-- What you have to do --
Your answer should contain only the lines from the top of the data below down through the one with "ルはありません。もし雪により建物側に問題が起き", transcribed exactly and without pictures; please include nothing more.

Collected data
# # # # # # #
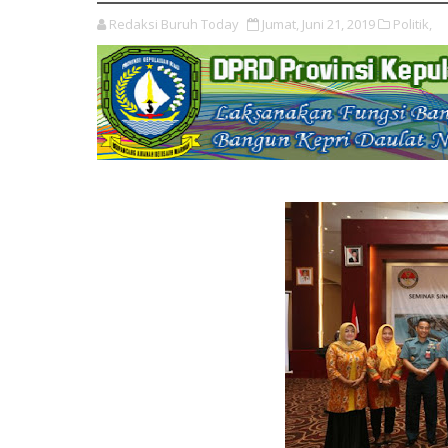
Redaksi Buruh Today
Jumat, Juni 21, 2019
Politik,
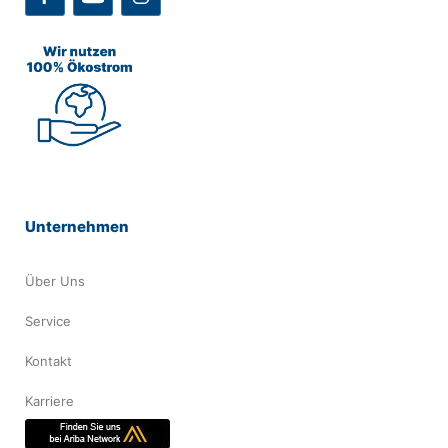
Unternehmen
Über Uns
Service
Kontakt
Karriere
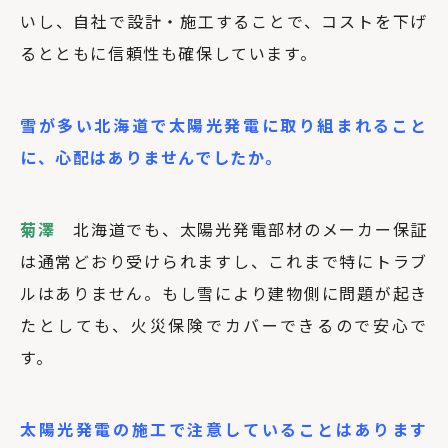
いし、自社で設計・施工することで、コストを下げ
るとともに信頼性も確保しています。
雪が多い北海道で太陽光発電に取り組まれること
に、心配はありませんでしたか。
菊澤
北海道でも、太陽光発電部材のメーカー保証
は通常どおり受けられますし、これまで特にトラブ
ルはありません。もし雪により建物側に問題が起き
たとしても、火災保険でカバーできるので安心で
す。
太陽光発電の施工で注意していることはあります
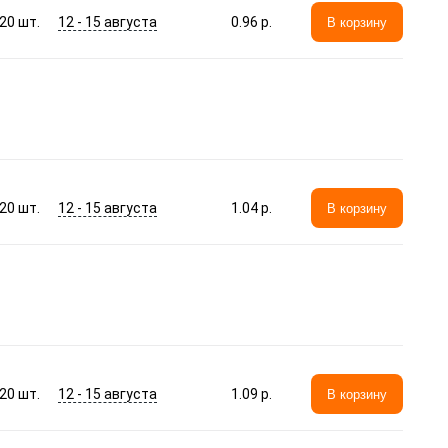
12 - 15 августа
20
шт.
0.96 p.
В корзину
12 - 15 августа
20
шт.
1.04 p.
В корзину
12 - 15 августа
20
шт.
1.09 p.
В корзину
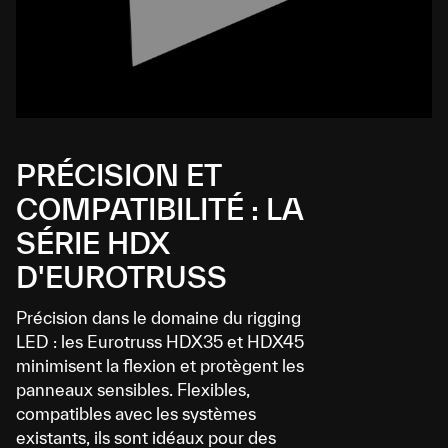
PRÉCISION ET
COMPATIBILITÉ : LA
SÉRIE HDX
D'EUROTRUSS
Précision dans le domaine du rigging
LED : les Eurotruss HDX35 et HDX45
minimisent la flexion et protègent les
panneaux sensibles. Flexibles,
compatibles avec les systèmes
existants, ils sont idéaux pour des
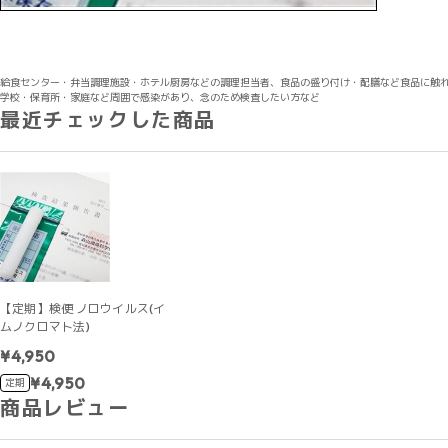
給食センター・弁当調理施設・ホテル厨房などの調理担当者、食品の盛り付け・配膳など食品に触
学校・保育所・家庭など周囲で感染があり、念のため検査したい方など
最近チェックした商品
【定期】検便 ノロウイルス(イ
ムノクロマト法)
¥4,950
¥4,950
定期
商品レビュー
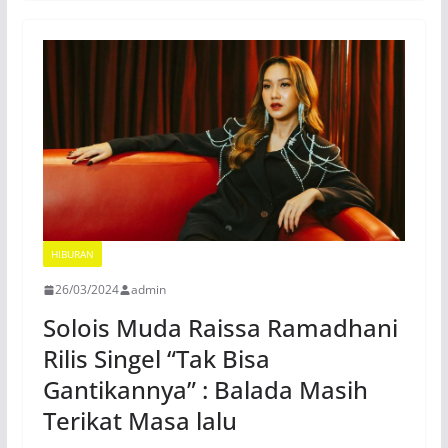
HIBURAN
26/03/2024
admin
Solois Muda Raissa Ramadhani
Rilis Singel “Tak Bisa
Gantikannya” : Balada Masih
Terikat Masa lalu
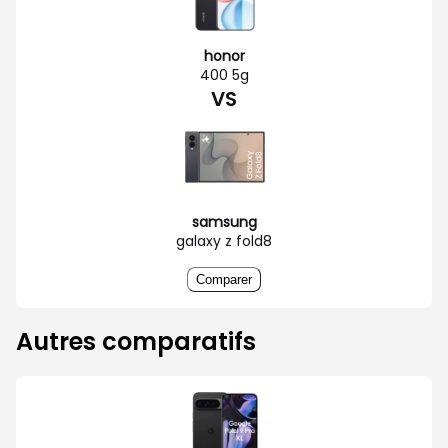
honor
400 5g
VS
samsung
galaxy z fold8
Comparer
Autres comparatifs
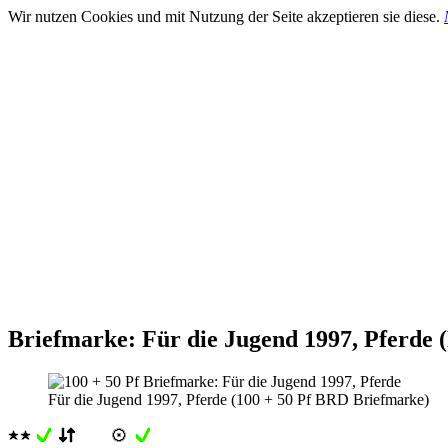
Wir nutzen Cookies und mit Nutzung der Seite akzeptieren sie diese.
Briefmarke: Für die Jugend 1997, Pferde
Für die Jugend 1997, Pferde (100 + 50 Pf BRD Briefmarke)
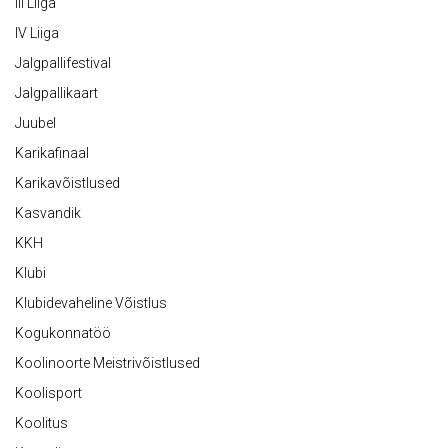
III Liiga
IV Liiga
Jalgpallifestival
Jalgpallikaart
Juubel
Karikafinaal
Karikavõistlused
Kasvandik
KKH
Klubi
Klubidevaheline Võistlus
Kogukonnatöö
Koolinoorte Meistrivõistlused
Koolisport
Koolitus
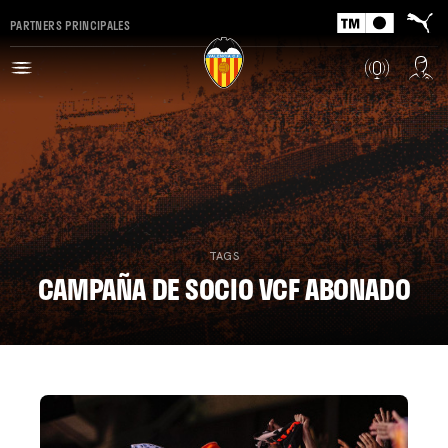
PARTNERS PRINCIPALES
TAGS
CAMPAÑA DE SOCIO VCF ABONADO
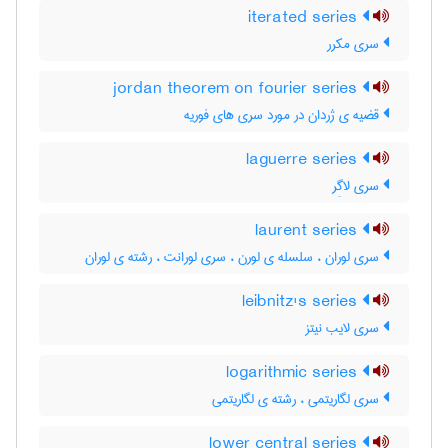
iterated series
سری مکرر
jordan theorem on fourier series
قضیه ی ژردان در مورد سری های فوریه
laguerre series
سری لاگِر
laurent series
سری لوران ، سلسله ی لورن ، سری لورانت ، رشته ی لوران
leibnitz's series
سری لایب نیتز
logarithmic series
سری لگاریتمی ، رشته ی لگاریتمی
lower central series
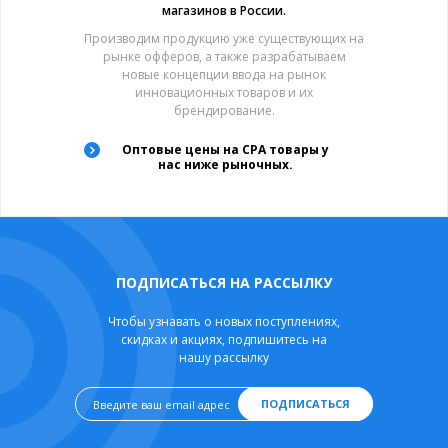
магазинов в России.
Производим продукцию уже существующих на
рынке офферов, а также разрабатываем
новые концепции ввода на рынок
инновационных товаров и их
брендирование.
Оптовые цены на CPA товары у
нас ниже рыночных.
ПОДПИСАТЬСЯ НА РАССЫЛКУ
Чтобы узнавать о новых поступлениях,
скидках и акциях, подпишитесь на
нашу рассылку
ПОДПИСАТЬСЯ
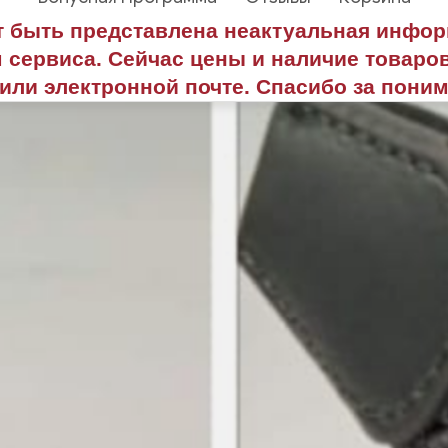
т быть представлена неактуальная инфо
 сервиса. Сейчас цены и наличие товаров
или электронной почте. Спасибо за поним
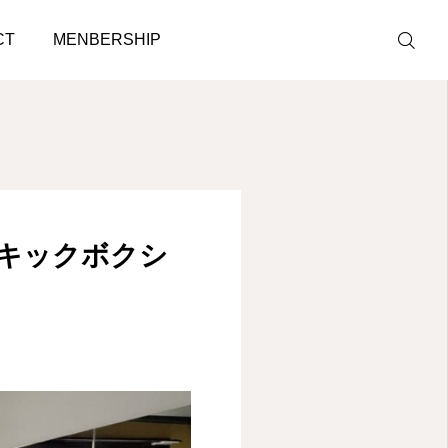
タジオ！
CT
MENBERSHIP
LINE予約
ACCESS
キックボクシ
BLOG
CONTACT
ホットペッパ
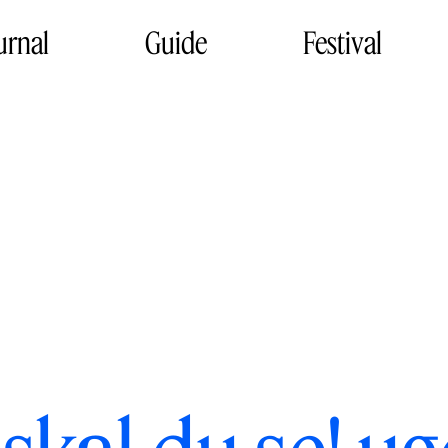
urnal
Guide
Festival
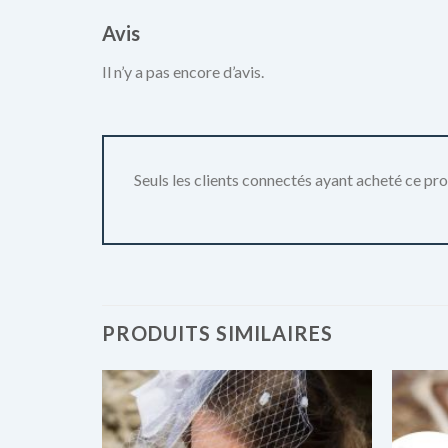
Avis
Il n’y a pas encore d’avis.
Seuls les clients connectés ayant acheté ce produ
PRODUITS SIMILAIRES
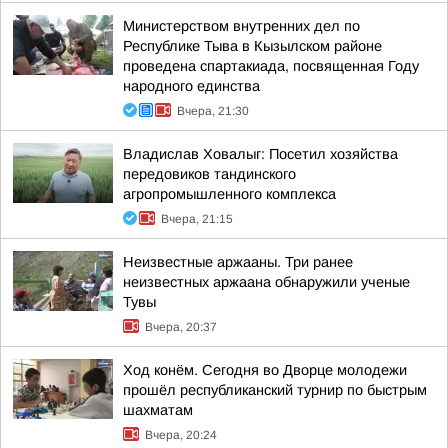
Министерством внутренних дел по
Республике Тыва в Кызылском районе
проведена спартакиада, посвященная Году
народного единства
Вчера, 21:30
Владислав Ховалыг: Посетил хозяйства
передовиков тандинского
агропромышленного комплекса
Вчера, 21:15
Неизвестные аржааны. Три ранее
неизвестных аржаана обнаружили ученые
Тувы
Вчера, 20:37
Ход конём. Сегодня во Дворце молодежи
прошёл республиканский турнир по быстрым
шахматам
Вчера, 20:24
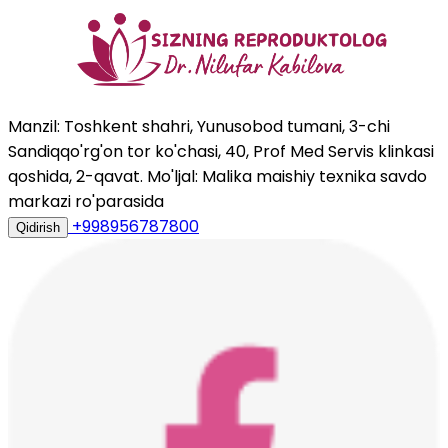
Manzil: Toshkent shahri, Yunusobod tumani, 3-chi
Sandiqqo'rg'on tor ko'chasi, 40, Prof Med Servis klinkasi
qoshida, 2-qavat. Mo'ljal: Malika maishiy texnika savdo
markazi ro'parasida
+998956787800
Qidirish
# # # # # # #
-- Solution --
Redaksi Buruh Today
Jumat, Juni 21, 2019
Politik,
Unternehmen
Über Uns
Service
Kontakt
Karriere
いし、自社で設計・施工することで、コストを下げ
るとともに信頼性も確保しています。
雪が多い北海道で太陽光発電に取り組まれること
に、心配はありませんでしたか。
菊澤
北海道でも、太陽光発電部材のメーカー保証
は通常どおり受けられますし、これまで特にトラブ
ルはありません。もし雪により建物側に問題が起き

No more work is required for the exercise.